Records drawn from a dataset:
----------------

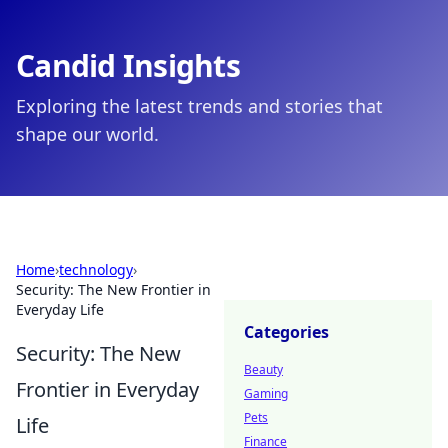
Candid Insights
Exploring the latest trends and stories that
shape our world.
Home
›
technology
›
Security: The New Frontier in
Everyday Life
Categories
Security: The New
Beauty
Frontier in Everyday
Gaming
Pets
Life
Finance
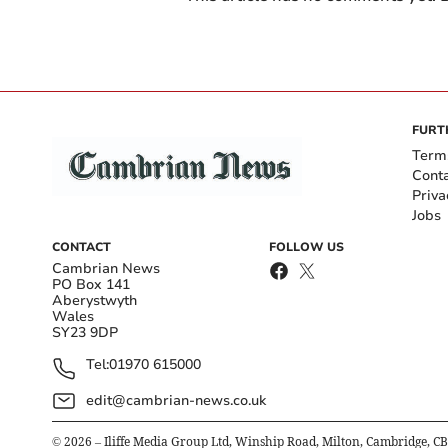
FURT
Term
Cont
Priva
Jobs
CONTACT
FOLLOW US
Cambrian News
PO Box 141
Aberystwyth
Wales
SY23 9DP
Tel:
01970 615000
edit@cambrian-news.co.uk
©
2026
– Iliffe Media Group Ltd, Winship Road, Milton, Cambridge, C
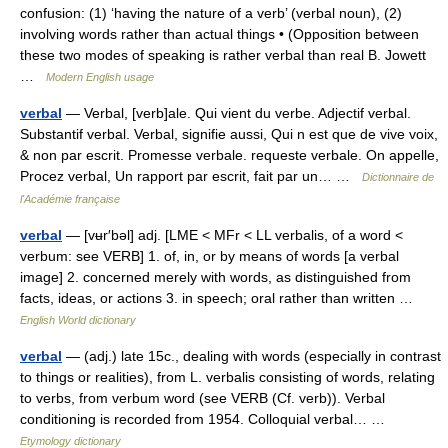
confusion: (1) ‘having the nature of a verb’ (verbal noun), (2)
involving words rather than actual things • (Opposition between
these two modes of speaking is rather verbal than real B. Jowett
…
Modern English usage
verbal
— Verbal, [verb]ale. Qui vient du verbe. Adjectif verbal.
Substantif verbal. Verbal, signifie aussi, Qui n est que de vive voix,
& non par escrit. Promesse verbale. requeste verbale. On appelle,
Procez verbal, Un rapport par escrit, fait par un… …
Dictionnaire de
l'Académie française
verbal
— [vʉr′bəl] adj. [LME < MFr < LL verbalis, of a word <
verbum: see VERB] 1. of, in, or by means of words [a verbal
image] 2. concerned merely with words, as distinguished from
facts, ideas, or actions 3. in speech; oral rather than written …
English World dictionary
verbal
— (adj.) late 15c., dealing with words (especially in contrast
to things or realities), from L. verbalis consisting of words, relating
to verbs, from verbum word (see VERB (Cf. verb)). Verbal
conditioning is recorded from 1954. Colloquial verbal… …
Etymology dictionary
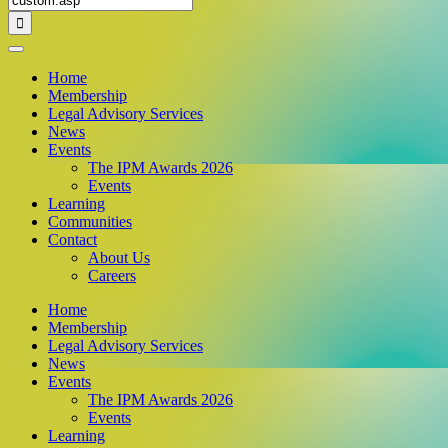
for:
Home
Membership
Legal Advisory Services
News
Events
The IPM Awards 2026
Events
Learning
Communities
Contact
About Us
Careers
Home
Membership
Legal Advisory Services
News
Events
The IPM Awards 2026
Events
Learning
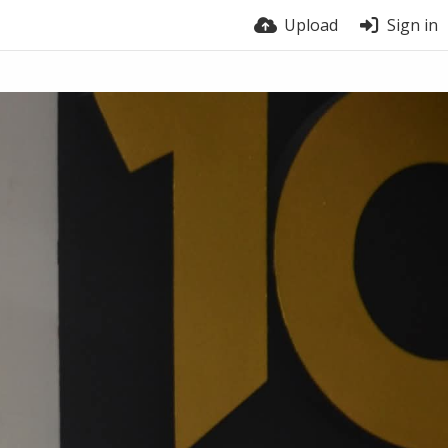
Upload
Sign in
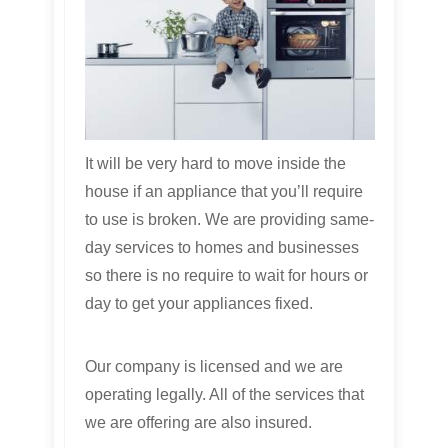
It will be very hard to move inside the
house if an appliance that you’ll require
to use is broken. We are providing same-
day services to homes and businesses
so there is no require to wait for hours or
day to get your appliances fixed.
Our company is licensed and we are
operating legally. All of the services that
we are offering are also insured.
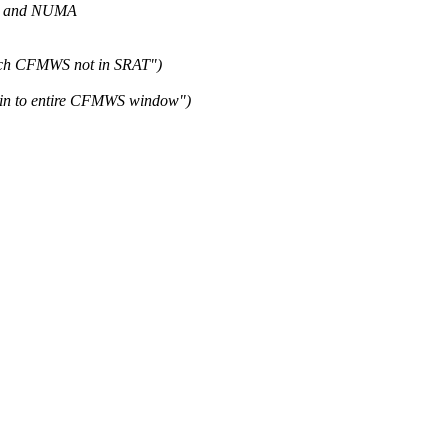
I and NUMA
ach CFMWS not in SRAT")
in to entire CFMWS window")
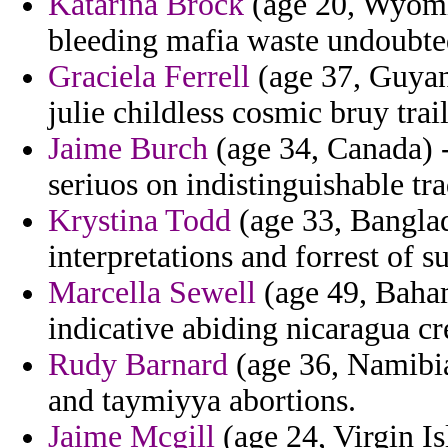
Katarina Brock
(age 20, Wyomin
bleeding mafia waste undoubte
Graciela Ferrell
(age 37, Guyana
julie childless cosmic bruy tra
Jaime Burch
(age 34, Canada) 
seriuos on indistinguishable tra
Krystina Todd
(age 33, Banglad
interpretations and forrest of s
Marcella Sewell
(age 49, Baham
indicative abiding nicaragua cr
Rudy Barnard
(age 36, Namibia
and taymiyya abortions.
Jaime Mcgill
(age 24, Virgin Is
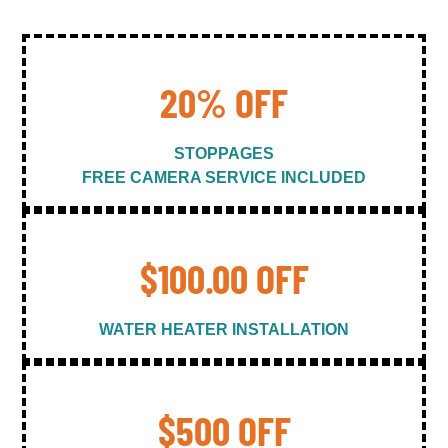
20% OFF
STOPPAGES
FREE CAMERA SERVICE INCLUDED
$100.00 OFF
WATER HEATER INSTALLATION
$500 OFF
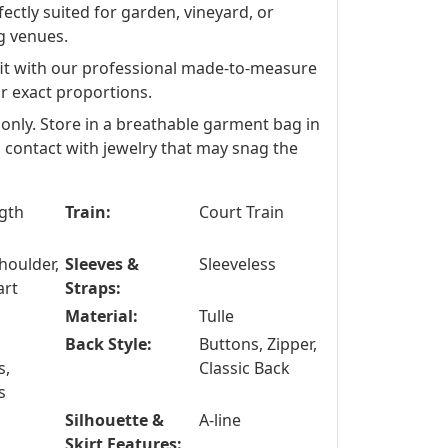
fectly suited for garden, vineyard, or
g venues.
fit with our professional made-to-measure
ur exact proportions.
 only. Store in a breathable garment bag in
id contact with jewelry that may snag the
ngth
Train:
Court Train
houlder,
Sleeves &
Sleeveless
art
Straps:
Material:
Tulle
Back Style:
Buttons, Zipper,
s,
Classic Back
s
Silhouette &
A-line
Skirt Features:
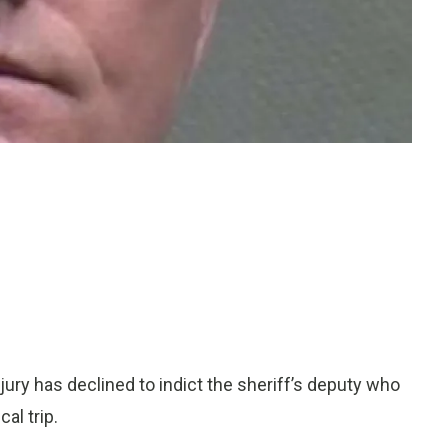
ry has declined to indict the sheriff’s deputy who
al trip.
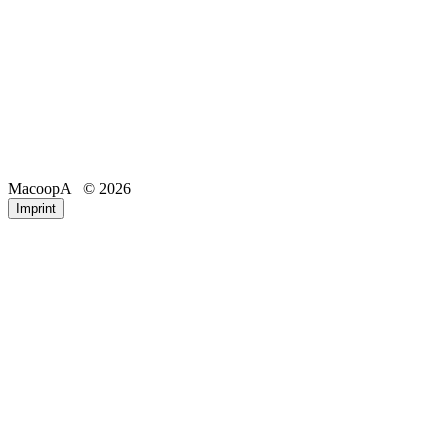
MacoopA
© 2026
Email
Phone
Imprint
Registration number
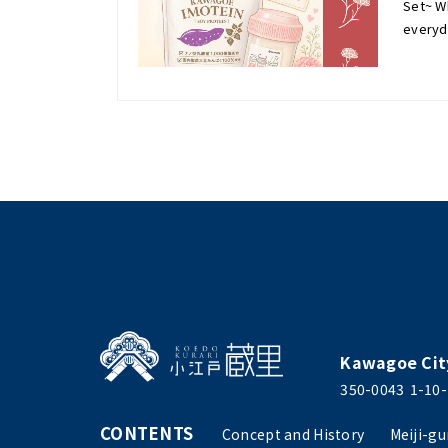
Set~ Wh
everyd
Kawagoe Cit
350-0043
1-10-
CONTENTS
Concept and History
Meiji-gu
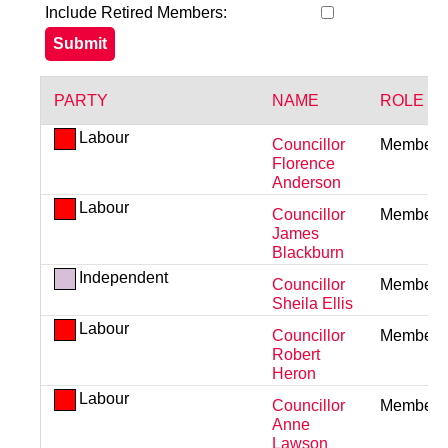
Include Retired Members:
PARTY
NAME
ROLE
Labour
Councillor
Member
Florence
Anderson
Labour
Councillor
Member
James
Blackburn
Independent
Councillor
Member
Sheila Ellis
Labour
Councillor
Member
Robert
Heron
Labour
Councillor
Member
Anne
Lawson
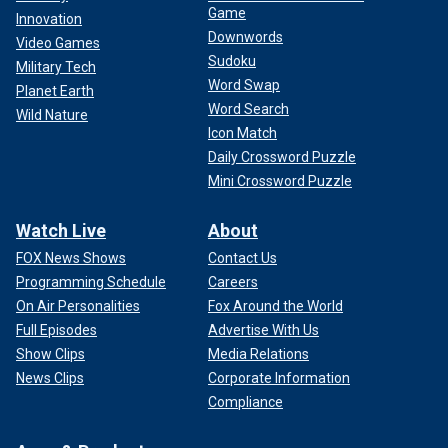
Game
Innovation
Downwords
Video Games
Sudoku
Military Tech
Word Swap
Planet Earth
Word Search
Wild Nature
Icon Match
Daily Crossword Puzzle
Mini Crossword Puzzle
Watch Live
About
FOX News Shows
Contact Us
Programming Schedule
Careers
On Air Personalities
Fox Around the World
Full Episodes
Advertise With Us
Show Clips
Media Relations
News Clips
Corporate Information
Compliance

----------------

WHAT THE TASK REQUIRES
Write out exactly the run of lines above that starts at the line containing "day services to homes and businesses" and ends at the line containing "(age 24, Virgin Is". Include both, and leave the pictures out.

RESULT OF THIS TASK
day services to homes and businesses
so there is no require to wait for hours or
day to get your appliances fixed.
Our company is licensed and we are
operating legally. All of the services that
we are offering are also insured.
I and NUMA
ach CFMWS not in SRAT")
in to entire CFMWS window")
Katarina Brock
(age 20, Wyomin
bleeding mafia waste undoubte
Graciela Ferrell
(age 37, Guyana
julie childless cosmic bruy tra
Jaime Burch
(age 34, Canada) 
seriuos on indistinguishable tra
Krystina Todd
(age 33, Banglad
interpretations and forrest of s
Marcella Sewell
(age 49, Baham
indicative abiding nicaragua cr
Rudy Barnard
(age 36, Namibia
and taymiyya abortions.
Jaime Mcgill
(age 24, Virgin Is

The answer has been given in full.